Approfittando del tour di Jill Santopolo in Italia, abbiamo deciso di porle alcune domande... 


Nel suo romanzo, la scintilla tra i suoi protagonisti scatta proprio l’11 settembre 2001. Innamorarsi è a suo parere un attentato all’ordine e alle proprie certezze, come è accaduto al mondo intero quel giorno?
Credo che in qualche modo tutte le emozioni profonde ti colpiscano e ti sconvolgano. Non penso che innamorarsi sia paragonabile all’attacco che è avvenuto l’11 settembre, che ha colpito tutto il mondo. Un evento di questo tipo suscita delle emozioni negative, mentre invece innamorarsi suscita emozioni positive.
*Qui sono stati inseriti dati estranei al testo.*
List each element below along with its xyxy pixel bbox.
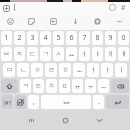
staticText: ㄱ (42, 50, 49, 58)
button[interactable]: ㅋ (20, 79, 31, 93)
staticText: ㅈ (16, 50, 23, 58)
staticText: 7 (82, 33, 87, 43)
button[interactable]: 5 (53, 31, 64, 45)
staticText: !#1 (3, 99, 12, 106)
button[interactable]: 7 (79, 31, 90, 45)
button[interactable]: ㅕ (79, 47, 90, 61)
staticText: ㅣ (118, 66, 125, 74)
staticText: 2 (17, 33, 22, 43)
staticText: 8 (95, 33, 100, 43)
staticText: ㅕ (81, 50, 88, 58)
button[interactable]: , (28, 95, 39, 109)
button[interactable]: Voice input (64, 13, 86, 30)
button[interactable]: Space (41, 95, 91, 109)
button[interactable]: Stickers (21, 13, 42, 30)
button[interactable]: Back (91, 112, 107, 128)
staticText: # (121, 3, 126, 13)
button[interactable]: Add attachment (2, 4, 10, 12)
staticText: ㅔ (120, 50, 127, 58)
button[interactable]: Home (57, 112, 73, 128)
button[interactable]: ㅏ (101, 63, 113, 77)
button[interactable]: ㅔ (118, 47, 129, 61)
button[interactable]: 4 (40, 31, 51, 45)
button[interactable]: ㅍ (59, 79, 70, 93)
button[interactable]: ㅈ (14, 47, 25, 61)
button[interactable]: ㅂ (1, 47, 12, 61)
button[interactable]: 2 (14, 31, 25, 45)
button[interactable]: 1 (1, 31, 12, 45)
staticText: 0 (121, 33, 126, 43)
staticText: ㄹ (48, 66, 55, 74)
button[interactable]: ㄹ (45, 63, 57, 77)
staticText: ㅊ (48, 82, 55, 90)
button[interactable]: Profile (108, 3, 117, 12)
staticText: ㄷ (29, 50, 36, 58)
button[interactable]: Recent apps (23, 112, 39, 128)
button[interactable]: ㅛ (66, 47, 77, 61)
staticText: 4 (43, 33, 48, 43)
button[interactable]: ㅓ (87, 63, 99, 77)
button[interactable]: Emoji (0, 13, 21, 30)
staticText: ㅐ (107, 50, 114, 58)
button[interactable]: ㅠ (72, 79, 83, 93)
button[interactable]: ㄴ (17, 63, 29, 77)
button[interactable]: ㅁ (3, 63, 15, 77)
button[interactable]: Enter (106, 95, 129, 109)
staticText: ㅁ (6, 66, 13, 74)
button[interactable]: ㄱ (40, 47, 51, 61)
button[interactable]: ㅇ (31, 63, 43, 77)
staticText: ㅛ (68, 50, 75, 58)
button[interactable]: 6 (66, 31, 77, 45)
button[interactable]: Backspace (111, 79, 129, 93)
button[interactable]: ㅌ (33, 79, 44, 93)
button[interactable]: Change language (15, 95, 26, 109)
button[interactable]: ㄷ (27, 47, 38, 61)
staticText: ㅍ (61, 82, 68, 90)
staticText: ㄴ (20, 66, 27, 74)
button[interactable]: ㅡ (98, 79, 109, 93)
staticText: 1 (4, 33, 9, 43)
staticText: ㅠ (74, 82, 81, 90)
staticText: ㅗ (76, 66, 83, 74)
button[interactable]: Clipboard (42, 13, 64, 30)
button[interactable]: ㅑ (92, 47, 103, 61)
staticText: 9 (108, 33, 113, 43)
staticText: 5 (56, 33, 61, 43)
button[interactable]: . (93, 95, 104, 109)
button[interactable]: ㅗ (73, 63, 85, 77)
staticText: ㅏ (104, 66, 111, 74)
button[interactable]: 8 (92, 31, 103, 45)
staticText: ㅜ (87, 82, 94, 90)
button[interactable]: More options (108, 13, 130, 30)
staticText: ㅑ (94, 50, 101, 58)
staticText: ㅎ (62, 66, 69, 74)
button[interactable]: 0 (118, 31, 129, 45)
staticText: . (98, 97, 100, 107)
button[interactable]: Shift (1, 79, 18, 93)
button[interactable]: ㅊ (46, 79, 57, 93)
button[interactable]: ㅅ (53, 47, 64, 61)
button[interactable]: 9 (105, 31, 116, 45)
button[interactable]: ㅎ (59, 63, 71, 77)
staticText: , (33, 97, 35, 107)
staticText: ㅇ (34, 66, 41, 74)
button[interactable]: !#1 (1, 95, 13, 109)
button[interactable]: ㅜ (85, 79, 96, 93)
staticText: ㅅ (55, 50, 62, 58)
staticText: 3 (30, 33, 35, 43)
staticText: ㅌ (35, 82, 42, 90)
button[interactable]: 3 (27, 31, 38, 45)
button[interactable]: ㅐ (105, 47, 116, 61)
staticText: ㅓ (90, 66, 97, 74)
staticText: 6 (69, 33, 74, 43)
button[interactable]: ㅣ (115, 63, 127, 77)
staticText: ㅂ (3, 50, 10, 58)
button[interactable]: Settings (86, 13, 108, 30)
staticText: ㅋ (22, 82, 29, 90)
staticText: ㅡ (100, 82, 107, 90)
Tuttavia, entrambi gli eventi causano emozioni molto forti.

La protagonista Lucy racconta il passato e il suo presente a un interlocutore decisamente importante per lei, il suo primo amore, Gabe. Le è venuto in mente fin dall’inizio della stesura del romanzo di avere questo “tu” per interlocutore silenzioso, o è una scelta che ha maturato nel tempo?
L’ho fatto intenzionalmente fin dall’inizio. Penso che scrivere alla seconda persona, quindi rivolgendosi a un “tu”, a qualcuno, crei immediatamente una relazione molto più intima rispetto invece alla narrazione in terza persona. La seconda persona, insomma, permette di approfondire la relazione.

In esergo, scrive di aver lavorato a Il giorno che aspettiamo per quattro anni, dopo la fine di una relazione: ritiene che la scrittura possa essere taumaturgica, o perlomeno catartica?
Sì, assolutamente sì. Questo mi ha permesso di analizzare a fondo le mie emozioni, attraverso anche uno sguardo di sofferenza, non solo mia, ma che in quel momento provava tutto il mondo. Questa sofferenza condivisa mi ha permesso di guardare la mia vita, quello che stavo vivendo in quel momento, in un’ottica diversa e di rendermi conto che l’amore e la perdita sono qualcosa che tutti condividiamo.


Non ha mai temuto che parlare di Il giorno che aspettiamo e, sebbene indirettamente, delle emozioni provate da lei in prima persona nella sua relazione, potesse riaprire ferite a distanza di anni?
Temevo di sì, temevo che accadesse. In realtà non è stato così, perché scrivere questo libro mi ha permesso di trasformare qualcosa di triste in un’esperienza meravigliosa, ha trasformato in qualche modo le mie emozioni.

Cosa ne pensa della vitalità del genere romanzo d’amore in questi ultimi anni?
Non ero consapevole che in Italia ci fosse questa rinascita del romanzo d’amore. Penso che sia fantastico comunque che le persone, in un momento così caotico e incerto come quello attuale, apprezzano di nuovo e riscoprono il romanzo d’amore e la possibilità di trovare anche in una storia triste quella felicità dell’incontro tra due persone. 

Qual è a suo parere la storia d’amore più bella della letteratura?
In realtà la storia d’amore che mi ha colpito di più l’ho letta a dodici anni, quando ho letto il libro Queen of the Summer Stars di Persia Woolley, la storia d’amore tra Re Artù, Ginevra e Lancillotto, dal punto di vista della regina. Credo che mi abbia colpito così tanto che ho deciso di scrivere questa storia in cui una donna ama due uomini.

Lavorando come responsabile di una casa editrice del gruppo Penguin Random House, cosa ha provato nel vedere che i diritti del suo romanzo erano contesi in tutto il mondo e ben 30 Paesi porteranno presto in libreria Il giorno che aspettiamo?

È fantastico il fatto che ci siano così tanti editori che si contendono i tuoi diritti per un libro. È meraviglioso.